It goes on continually under their 6-Sigma program. It's amazing the kinds of things that are institutionalized (we always did it that way) and can be removed or replaced. Look for a company with an active QC or 6-Sigma program.
Six Sigma is a Ponzi scheme. I have never experienced this being implemented correctly. It always seems to end up with some muppet whose sole purpose in life is to convince the management that he should remain on a ridiculous salary or even employed.
One bloke I had to work with, who was a 6 Sigma ninja warrior, said that he had improved the efficiency of production of a particular product by reducing the amount of distance it had to travel around the building. He said he had reduced it to something like 24 metres. The product had to go from one side of the building to the other (goods in to goods out), absolute minimum distance. The building was over 100 metres long. Before his intervention it left the building at the same end that it arrived at.
All the while, the rest of the manufacturing process was not made any more efficient.

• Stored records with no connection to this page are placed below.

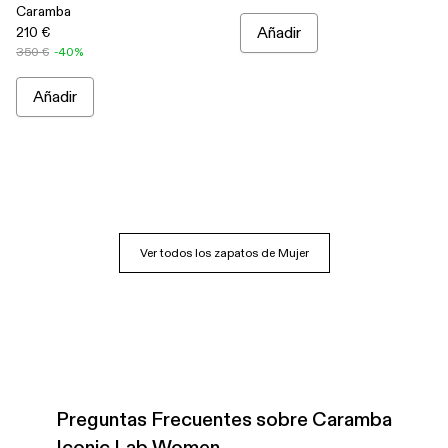
Caramba
210 €
Añadir
350 €
-40%
Añadir
Ver todos los zapatos de Mujer
Preguntas Frecuentes sobre Caramba
Iconic Lab Women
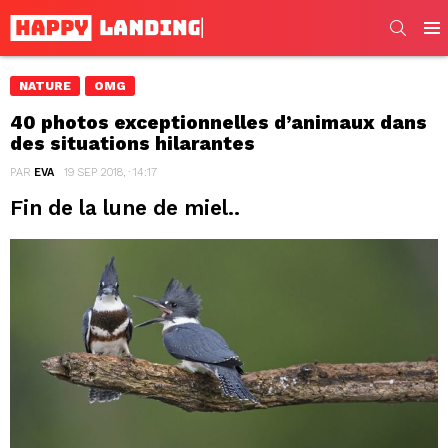
SEARC
Men
NATURE
OMG
40 photos exceptionnelles d’animaux dans
des situations hilarantes
PAR
EVA
19 SEP 2018, · 14:17
Fin de la lune de miel..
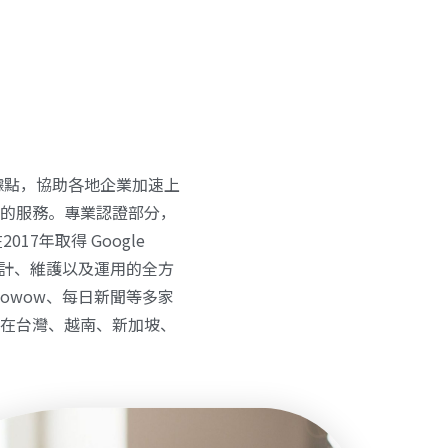
設立據點，協助各地企業加速上
地化的服務。專業認證部分，
在2017年取得 Google
 的導入、設計、維護以及運用的全方
Wowow、每日新聞等多家
ce 在台灣、越南、新加坡、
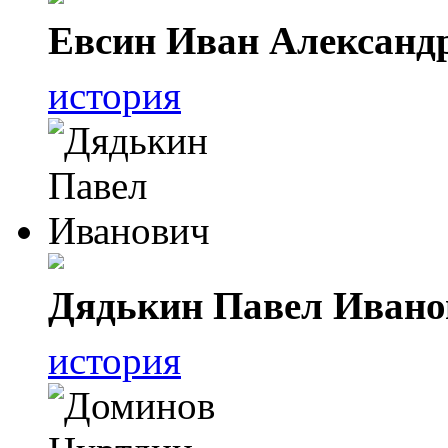
Евсин Иван Александ
история
Дядькин Павел Ивано
история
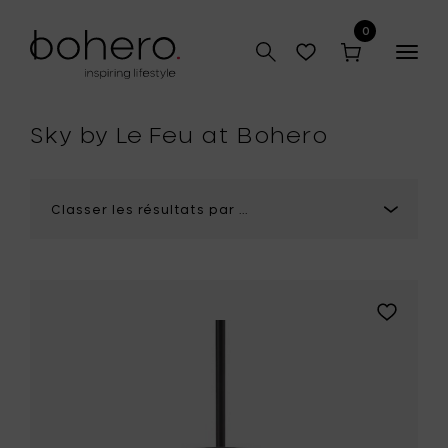
0
Togg
r
navig
que
Sky by Le Feu at Bohero
Ajouter
Le
Feu
SKY
Cheminé
Bio
-
Barre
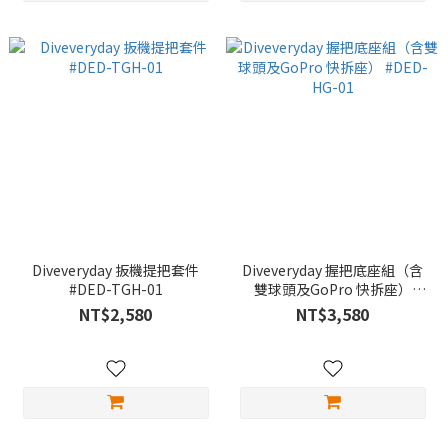
Diveveryday 扳機提把套件
Diveveryday 握把底座組（含
#DED-TGH-01
雙球頭及GoPro 快拆座）
#DED-HG-01
NT$2,580
NT$3,580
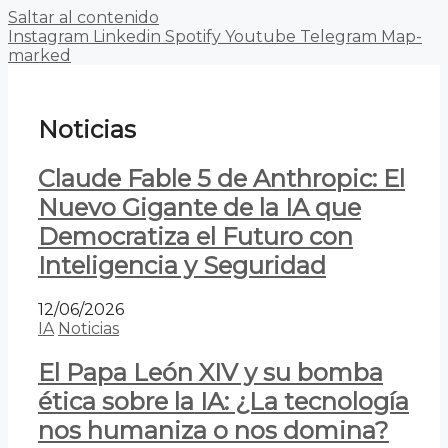
Saltar al contenido
Instagram
Linkedin
Spotify
Youtube
Telegram
Map-
marked
Noticias
Claude Fable 5 de Anthropic: El
Nuevo Gigante de la IA que
Democratiza el Futuro con
Inteligencia y Seguridad
12/06/2026
IA
Noticias
El Papa León XIV y su bomba
ética sobre la IA: ¿La tecnología
nos humaniza o nos domina?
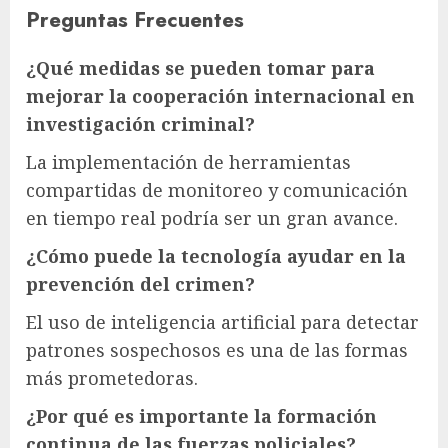
Preguntas Frecuentes
¿Qué medidas se pueden tomar para
mejorar la cooperación internacional en
investigación criminal?
La implementación de herramientas
compartidas de monitoreo y comunicación
en tiempo real podría ser un gran avance.
¿Cómo puede la tecnología ayudar en la
prevención del crimen?
El uso de inteligencia artificial para detectar
patrones sospechosos es una de las formas
más prometedoras.
¿Por qué es importante la formación
continua de las fuerzas policiales?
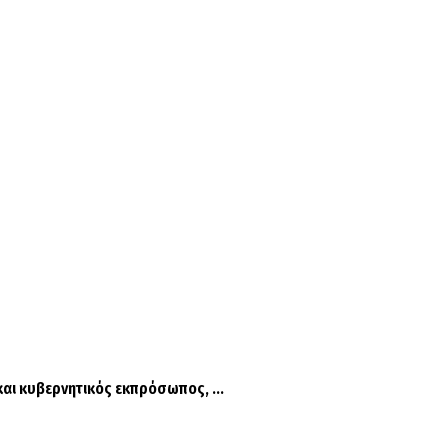
ι κυβερνητικός εκπρόσωπος, ...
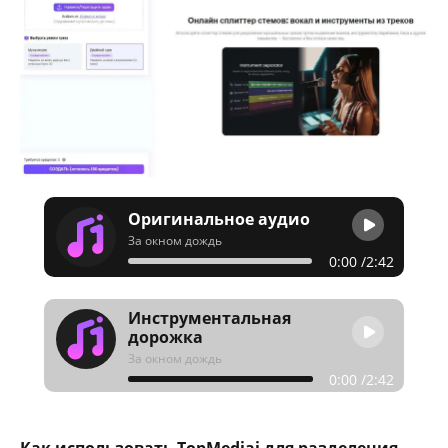
Оригинальное аудио
За окном дождь
0:00
/2:42
Инструментальная
дорожка
За окном дождь
0:00
/2:42
Как использовать TopMediai для разделения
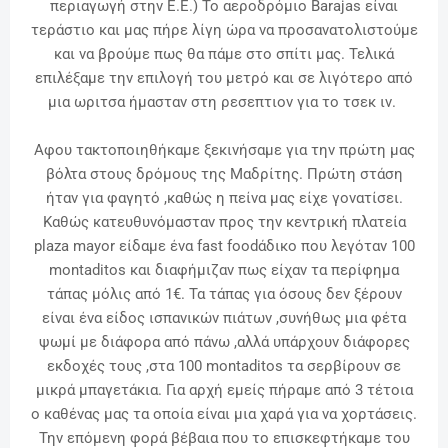
περιαγωγή στην Ε.Ε.) Το αεροδρόμιο Barajas είναι
τεράστιο και μας πήρε λίγη ώρα να προσανατολιστούμε
και να βρούμε πως θα πάμε στο σπίτι μας. Τελικά
επιλέξαμε την επιλογή του μετρό και σε λιγότερο από
μια ωριτσα ήμασταν στη ρεσεπτιον για το τσεκ ιν.
Αφου τακτοποιηθήκαμε ξεκινήσαμε για την πρώτη μας
βόλτα στους δρόμους της Μαδρίτης. Πρώτη στάση
ήταν για φαγητό ,καθώς η πείνα μας είχε γονατίσει.
Καθώς κατευθυνόμασταν προς την κεντρική πλατεία
plaza mayor είδαμε ένα fast foodάδικο που λεγόταν 100
montaditos και διαφήμιζαν πως είχαν τα περίφημα
τάπας μόλις από 1€. Τα τάπας για όσους δεν ξέρουν
είναι ένα είδος ισπανικών πιάτων ,συνήθως μια φέτα
ψωμί με διάφορα από πάνω ,αλλά υπάρχουν διάφορες
εκδοχές τους ,στα 100
montaditos τα σερβίρουν σε
μικρά μπαγετάκια. Για αρχή εμείς πήραμε από 3 τέτοια
ο καθένας μας τα οποία είναι μια χαρά για να χορτάσεις.
Την επόμενη φορά βέβαια που το επισκεφτήκαμε του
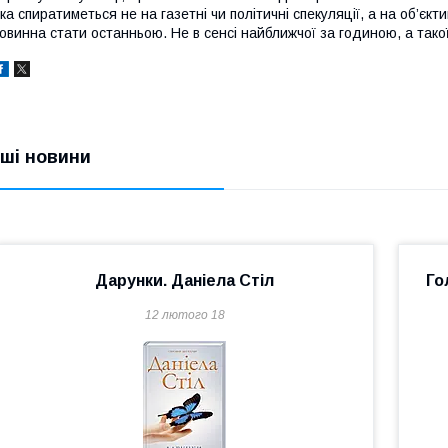
ка спиратиметься не на газетні чи політичні спекуляції, а на об’єкти
овинна стати останньою. Не в сенсі найближчої за годиною, а такої
нші новини
Дарунки. Даніела Стіл
Го
12 лютого 18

Another Six Sigma nutcase at another company said it would be more efficient if we cease production for six months while we dig up the floor and fit a complicated conveyor belt type thing on rails to move around some military trucks on an assembly line, where the trucks arrive driveable and leave driveable. They are at no point in their assembly, not driveable. You can just drive them around the building. But nope, this is more efficient.
Anyway... OP, be mindful that people don't like to be proven wrong. I have tried to go to CEOs and others with hard evidence, scientific facts etc. pertaining to why something won't work or isn't more efficient... They mostly don't want to know. I've even been told by a CEO that I don't know what I'm talking about when it comes to a mains transformer because my job is to design electronics not to manage the site facilities.